Tongariro: New Zealand’s Engineering Feat

Italian expertise built the tunnels of the Tongariro Power Scheme

It says a lot about a company when the cook is the second highest paid worker on a construction site.

It shows it recognises the importance of keeping its workers well fed – given how the success of a project depends on them.

Codelfa-Cogefar, the Italian partnership known for having taken part in the construction of projects that helped develop cities if not countries this past century, is one such company.

Such was its respect for its workers that – in at least one case – it became a subject of study. And that case was its involvement in the construction of the Tongariro Power Scheme, one of New Zealand’s largest hydropower projects.

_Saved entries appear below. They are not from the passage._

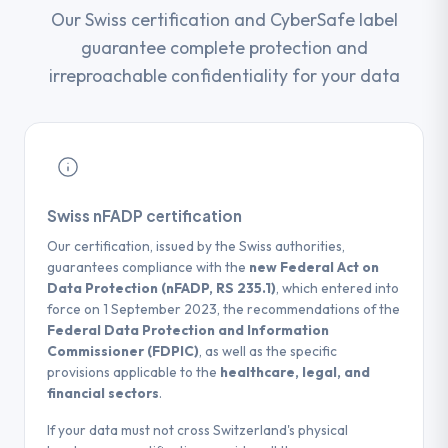
Our Swiss certification and CyberSafe label
guarantee complete protection and
irreproachable confidentiality for your data
Swiss nFADP certification
Our certification, issued by the Swiss authorities,
guarantees compliance with the
new Federal Act on
Data Protection (nFADP, RS 235.1)
, which entered into
force on 1 September 2023, the recommendations of the
Federal Data Protection and Information
Commissioner (FDPIC)
, as well as the specific
provisions applicable to the
healthcare, legal, and
financial sectors
.
If your data must not cross Switzerland's physical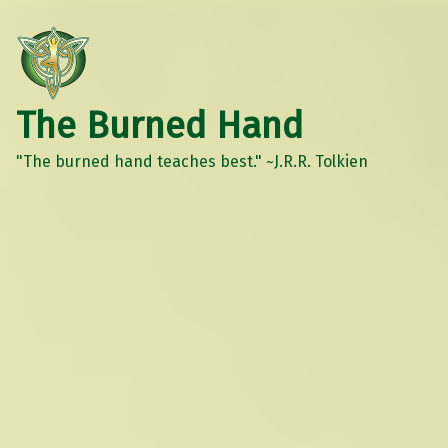
The Burned Hand
"The burned hand teaches best." ~J.R.R. Tolkien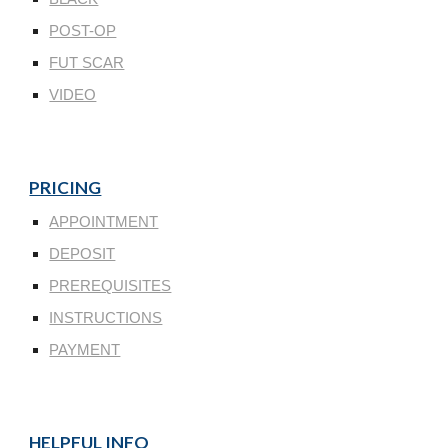
POST-OP
FUT SCAR
VIDEO
PRICING
APPOINTMENT
DEPOSIT
PREREQUISITES
INSTRUCTIONS
PAYMENT
HELPFUL INFO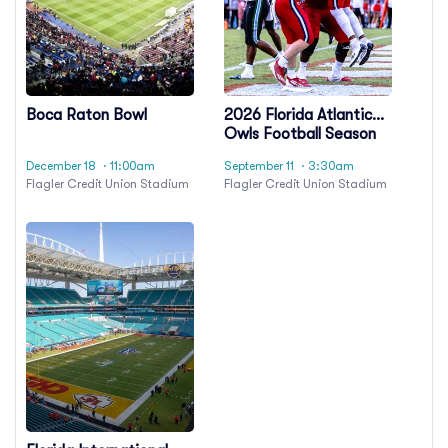
Boca Raton Bowl
2026 Florida Atlantic
Owls Football Season
Tickets (Includes
December 18
· 11:00am
September 11
· 3:30am
Tickets To All Regular
Flagler Credit Union Stadium
Flagler Credit Union Stadium
Season Home Games)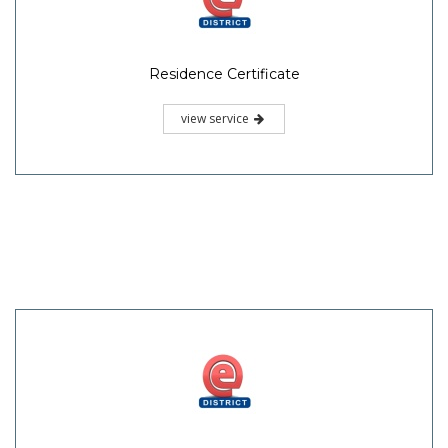
Residence Certificate
view service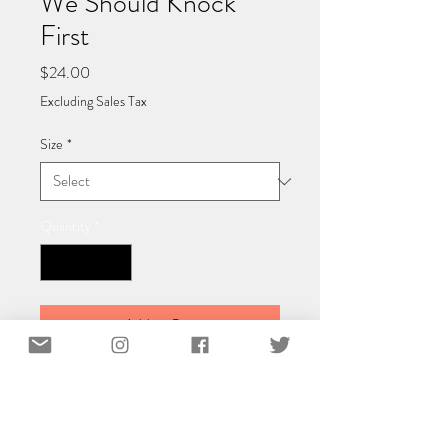
We Should Knock
First
Price
$24.00
Excluding Sales Tax
Size
*
Quantity
*
Add to Cart
Classic Matte Paper Poster 40x40 cm /
16x16″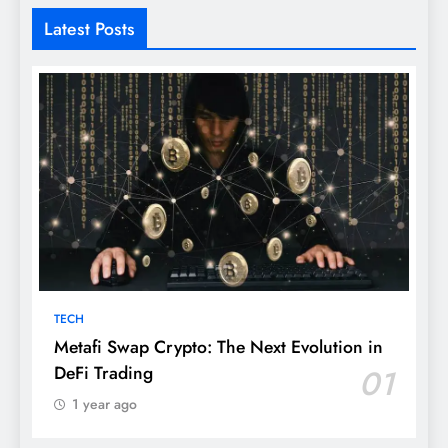
Latest Posts
TECH
Metafi Swap Crypto: The Next Evolution in
DeFi Trading
01
1 year ago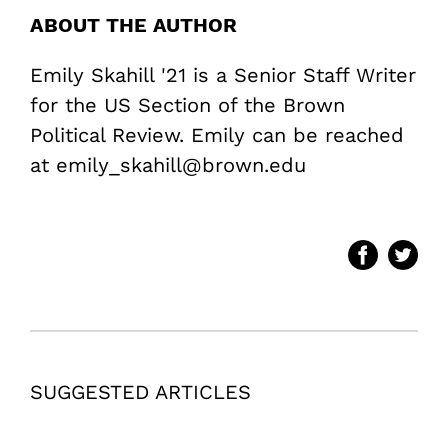
ABOUT THE AUTHOR
Emily Skahill '21 is a Senior Staff Writer
for the US Section of the Brown
Political Review. Emily can be reached
at emily_skahill@brown.edu
SUGGESTED ARTICLES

An archival image of an access to a tunnel belonging to the project (Courtesy of Webuild Image Library)

Tunnelling Expertise

After signing in 1967 the first of several contracts to excavate tens of kilometres of tunnels for the scheme, Codelfa-Cogefar got the government to let it bring not only its experts from Italy, but also their food and drink of choice. Given the circumstances, it did not have to do much convincing to have its unusual request accepted. The country did not have enough tunnellers of its own, and the government was in a hurry to build more power stations because a growing population had created the risk of blackouts. “New Zealand companies lackedtunnelling expertise”, reads a 2001 article in The Waikato Times, a local newspaper. “That had to come from Italy”.

Imaginative Undertaking

Begun in 1964, the construction of Tongariro was as much an engineering feat as the Snowy Scheme in Australia. It would utilise water from 36 streams and rivers through nearly 80 kilometres of pipes, aqueducts and tunnels along the flanks of a volcanic mountain range in the North Island’s remote central plateau. The waters would then be channeled through three hydropower stations to generate electricity before emptying into a lake. “The power of rivers from more than a thousand square miles (2,600 square kilometres) of country will be harnessed and led for much of the way underground in one of New Zealand’s most imaginative engineering undertakings”, says the narrator of “Tongariro Power”, a 1970 documentary about the project.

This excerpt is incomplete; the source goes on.